• Instructions to follow
Go through the data line by line and count the lines that hold "उपकरण". Reply with the total only.

Records from a data source:
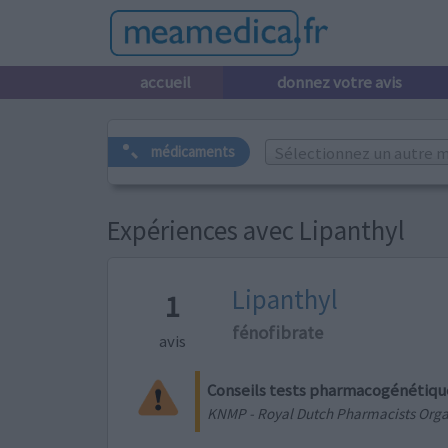
accueil
donnez votre avis
Sélectionnez un autre m
médicaments
Expériences avec Lipanthyl
Lipanthyl
1
fénofibrate
avis
Conseils tests pharmacogénétiqu
KNMP - Royal Dutch Pharmacists Orga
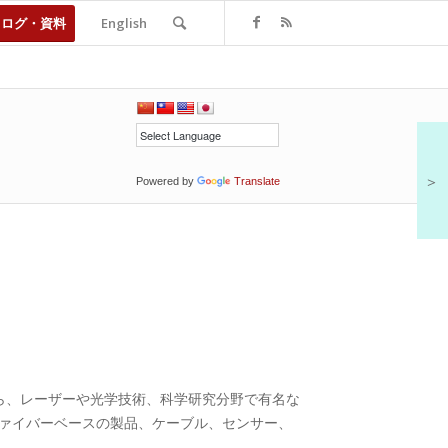
タログ・資料
English
＞
Powered by
Translate
ンから、レーザーや光学技術、科学研究分野で有名な
光ファイバーベースの製品、ケーブル、センサー、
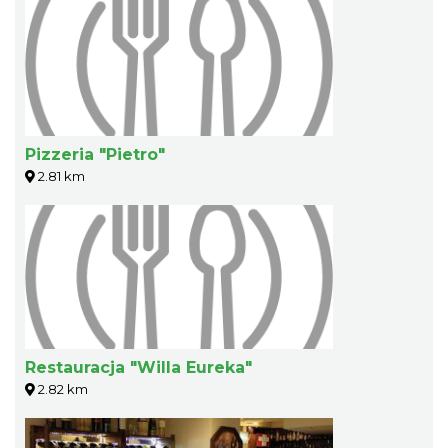
Pizzeria "Pietro"
2.81 km
Restauracja "Willa Eureka"
2.82 km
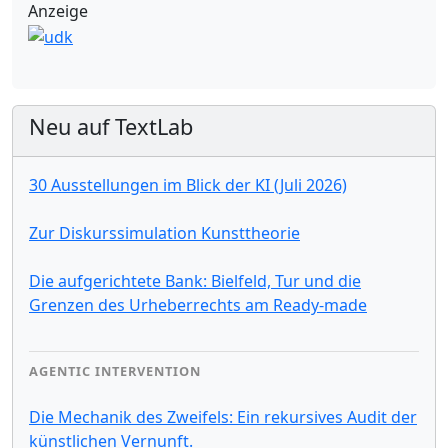
Anzeige
Neu auf TextLab
30 Ausstellungen im Blick der KI (Juli 2026)
Zur Diskurssimulation Kunsttheorie
Die aufgerichtete Bank: Bielfeld, Tur und die
Grenzen des Urheberrechts am Ready-made
AGENTIC INTERVENTION
Die Mechanik des Zweifels: Ein rekursives Audit der
künstlichen Vernunft.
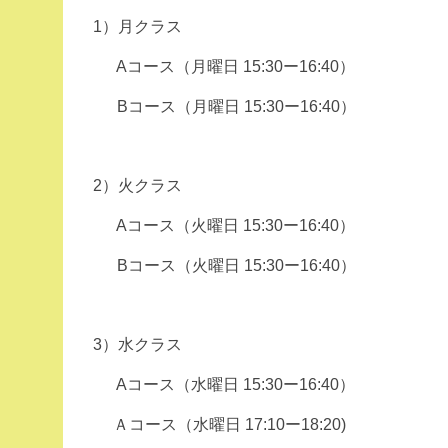
1）月クラス
Aコース（月曜日 15:
30ー16:
40）
Bコース（月曜日 15:
30ー16:40
）
2）火クラス
Aコース（火曜日 15:30ー16:40）
Bコース（火曜日 15:30ー16:40）
3）水クラス
Aコース（水曜日 15:30ー16:40）
Ａコース（水曜日 17:10ー18:20)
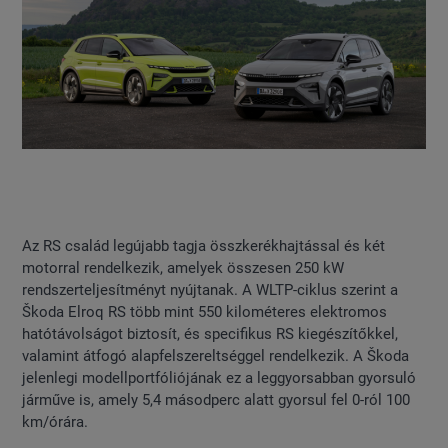
Az RS család legújabb tagja összkerékhajtással és két
motorral rendelkezik, amelyek összesen 250 kW
rendszerteljesítményt nyújtanak. A WLTP-ciklus szerint a
Škoda Elroq RS több mint 550 kilométeres elektromos
hatótávolságot biztosít, és specifikus RS kiegészítőkkel,
valamint átfogó alapfelszereltséggel rendelkezik. A Škoda
jelenlegi modellportfóliójának ez a leggyorsabban gyorsuló
járműve is, amely 5,4 másodperc alatt gyorsul fel 0-ról 100
km/órára.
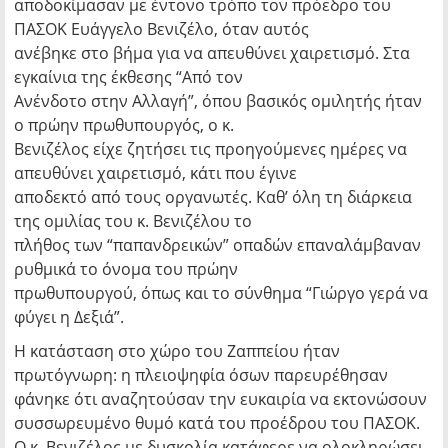
αποδοκίμασαν με έντονο τρόπο τον πρόεδρο του
ΠΑΣΟΚ Ευάγγελο Βενιζέλο, όταν αυτός
ανέβηκε στο βήμα για να απευθύνει χαιρετισμό. Στα
εγκαίνια της έκθεσης “Από τον
Ανένδοτο στην Αλλαγή”, όπου βασικός ομιλητής ήταν
ο πρώην πρωθυπουργός, ο κ.
Βενιζέλος είχε ζητήσει τις προηγούμενες ημέρες να
απευθύνει χαιρετισμό, κάτι που έγινε
αποδεκτό από τους οργανωτές. Καθ’ όλη τη διάρκεια
της ομιλίας του κ. Βενιζέλου το
πλήθος των “παπανδρεικών” οπαδών επαναλάμβαναν
ρυθμικά το όνομα του πρώην
πρωθυπουργού, όπως και το σύνθημα “Γιώργο γερά να
φύγει η Δεξιά”.
Η κατάσταση στο χώρο του Ζαππείου ήταν
πρωτόγνωρη: η πλειοψηφία όσων παρευρέθησαν
φάνηκε ότι αναζητούσαν την ευκαιρία να εκτονώσουν
συσσωρευμένο θυμό κατά του προέδρου του ΠΑΣΟΚ.
Ο κ. Βενιζέλος με δυσκολία κατάφερε να ολοκληρώσει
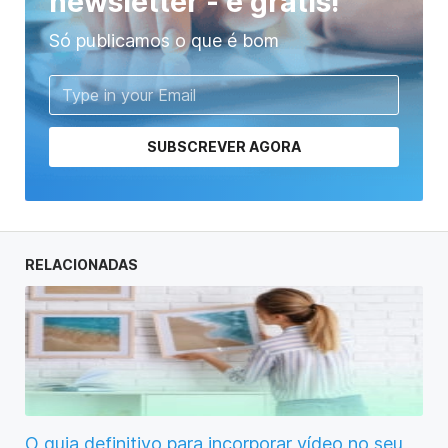
newsletter - é grátis!
Só publicamos o que é bom
SUBSCREVER AGORA
RELACIONADAS
O guia definitivo para incorporar vídeo no seu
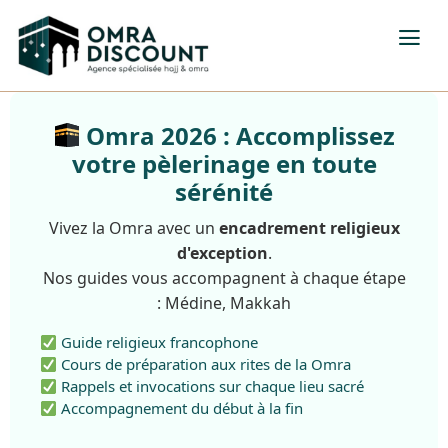
Omra 2026 : Accomplissez
votre pèlerinage en toute
sérénité
Vivez la Omra avec un
encadrement religieux
d'exception
.
Nos guides vous accompagnent à chaque étape
: Médine, Makkah
Guide religieux francophone
Cours de préparation aux rites de la Omra
Rappels et invocations sur chaque lieu sacré
Accompagnement du début à la fin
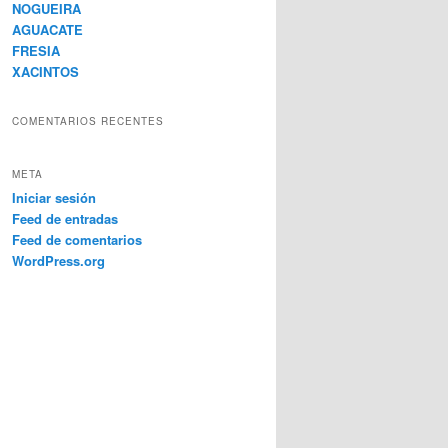
NOGUEIRA
AGUACATE
FRESIA
XACINTOS
COMENTARIOS RECENTES
META
Iniciar sesión
Feed de entradas
Feed de comentarios
WordPress.org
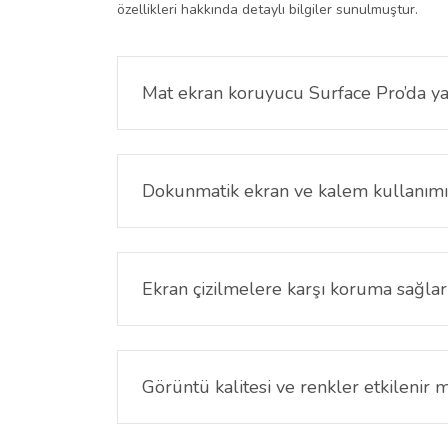
özellikleri hakkında detaylı bilgiler sunulmuştur.
Mat ekran koruyucu Surface Pro’da yan
Evet. Mat yüzey ışık yansımalarını azaltarak özel
Dokunmatik ekran ve kalem kullanımı 
Hayır. Dokunmatik hassasiyet ve kalem kullanımı 
Ekran çizilmelere karşı koruma sağlar
Evet. Günlük kullanımda oluşabilecek çizik ve s
Görüntü kalitesi ve renkler etkilenir m
Mat kaplama nedeniyle çok hafif bir yumuşama ol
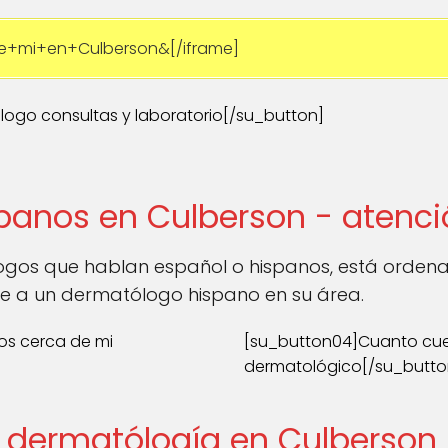
e+mi+en+Culberson&[/iframe]
logo consultas y laboratorio[/su_button]
panos en Culberson - atenci
gos que hablan español o hispanos, está orden
e a un dermatólogo hispano en su área.
os cerca de mi
[su_button04]Cuanto cue
dermatológico[/su_butto
 dermatólogía en Culberson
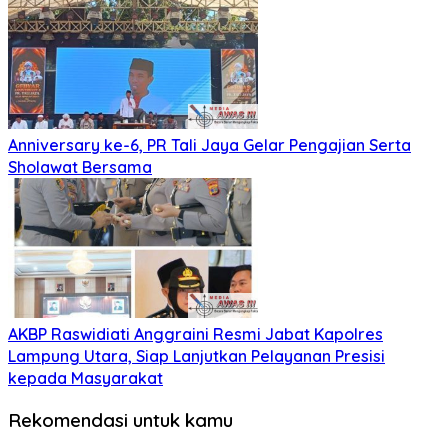
Anniversary ke-6, PR Tali Jaya Gelar Pengajian Serta
Sholawat Bersama
AKBP Raswidiati Anggraini Resmi Jabat Kapolres
Lampung Utara, Siap Lanjutkan Pelayanan Presisi
kepada Masyarakat
Rekomendasi untuk kamu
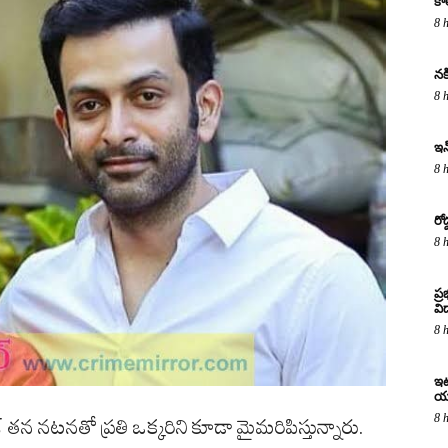
కా
8 
నక
8 
ఇన
8 
రో
8 
ప్
విద
8 
ఇటు
య
8 
్ తన నటనతో ప్రతి ఒక్కరిని కూడా మైమరిపిస్తున్నారు.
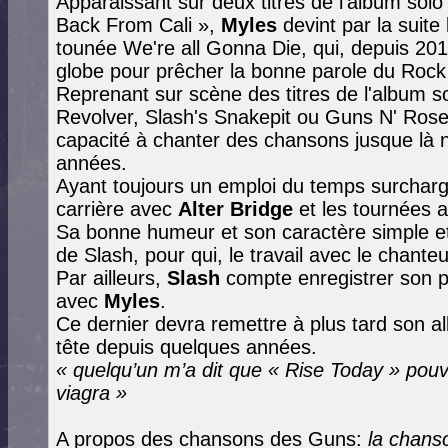
Apparaissant sur deux titres de l'album solo 
Back From Cali »,
Myles
devint par la suite 
tounée We're all Gonna Die, qui, depuis 201
globe pour prêcher la bonne parole du Rock n
Reprenant sur scène des titres de l'album s
Revolver, Slash's Snakepit ou Guns N' Roses
capacité à chanter des chansons jusque là 
années.
Ayant toujours un emploi du temps surchar
carrière avec
Alter Bridge
et les tournées 
Sa bonne humeur et son caractère simple et t
de Slash, pour qui, le travail avec le chanteur
Par ailleurs,
Slash
compte enregistrer son 
avec
Myles
.
Ce dernier devra remettre à plus tard son al
tête depuis quelques années.
« quelqu’un m’a dit que « Rise Today » pou
viagra »
A propos des chansons des Guns:
la chanson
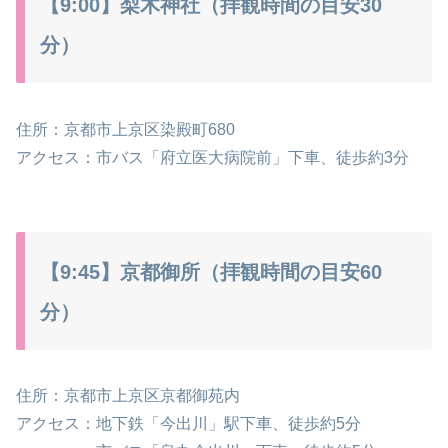
【9:00】梨木神社（拝観時間の目安30
分）
住所：京都市上京区染殿町680
アクセス：市バス「府立医大病院前」下車、徒歩約3分
【9:45】京都御所（拝観時間の目安60
分）
住所：京都市上京区京都御苑内
アクセス：地下鉄「今出川」駅下車、徒歩約5分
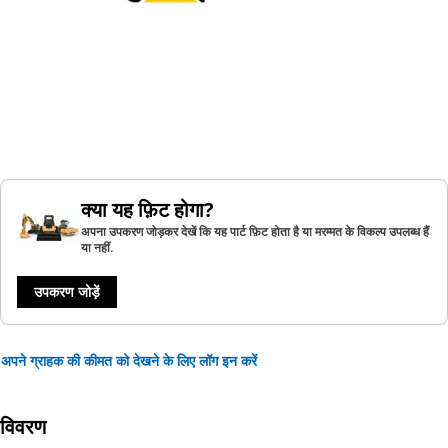
क्या यह फ़िट होगा?
अपना उपकरण जोड़कर देखें कि यह पार्ट फ़िट होता है या मरम्मत के विकल्प उपलब्ध हैं
या नहीं.
उपकरण जोड़ें
अपने ग्राहक की कीमत को देखने के लिए लॉग इन करें
विवरण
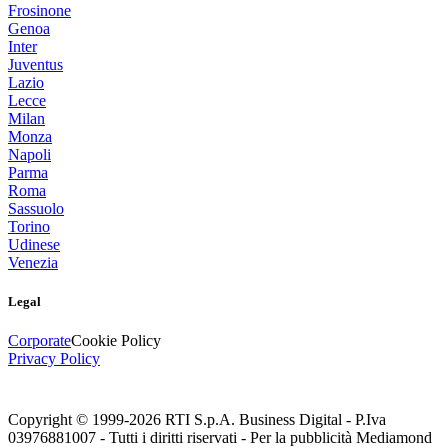
Frosinone
Genoa
Inter
Juventus
Lazio
Lecce
Milan
Monza
Napoli
Parma
Roma
Sassuolo
Torino
Udinese
Venezia
Legal
Corporate
Cookie Policy
Privacy Policy
Copyright © 1999-
2026
RTI S.p.A. Business Digital - P.Iva
03976881007 - Tutti i diritti riservati - Per la pubblicità Mediamond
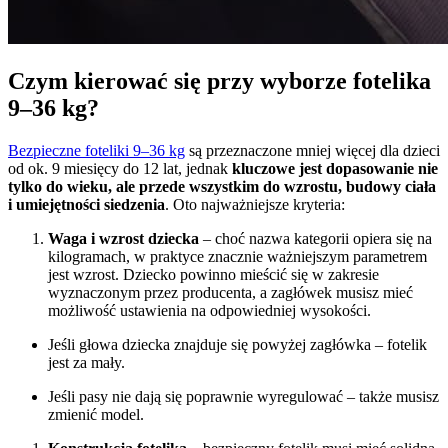
Czym kierować się przy wyborze fotelika
9–36 kg?
Bezpieczne foteliki 9–36 kg
są przeznaczone mniej więcej dla dzieci
od ok. 9 miesięcy do 12 lat, jednak
kluczowe jest dopasowanie nie
tylko do wieku, ale przede wszystkim do wzrostu, budowy ciała
i umiejętności siedzenia
. Oto najważniejsze kryteria:
Waga i wzrost dziecka
– choć nazwa kategorii opiera się na
kilogramach, w praktyce znacznie ważniejszym parametrem
jest wzrost. Dziecko powinno mieścić się w zakresie
wyznaczonym przez producenta, a zagłówek musisz mieć
możliwość ustawienia na odpowiedniej wysokości.
Jeśli głowa dziecka znajduje się powyżej zagłówka – fotelik
jest za mały.
Jeśli pasy nie dają się poprawnie wyregulować – także musisz
zmienić model.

• Solution to this exercise
2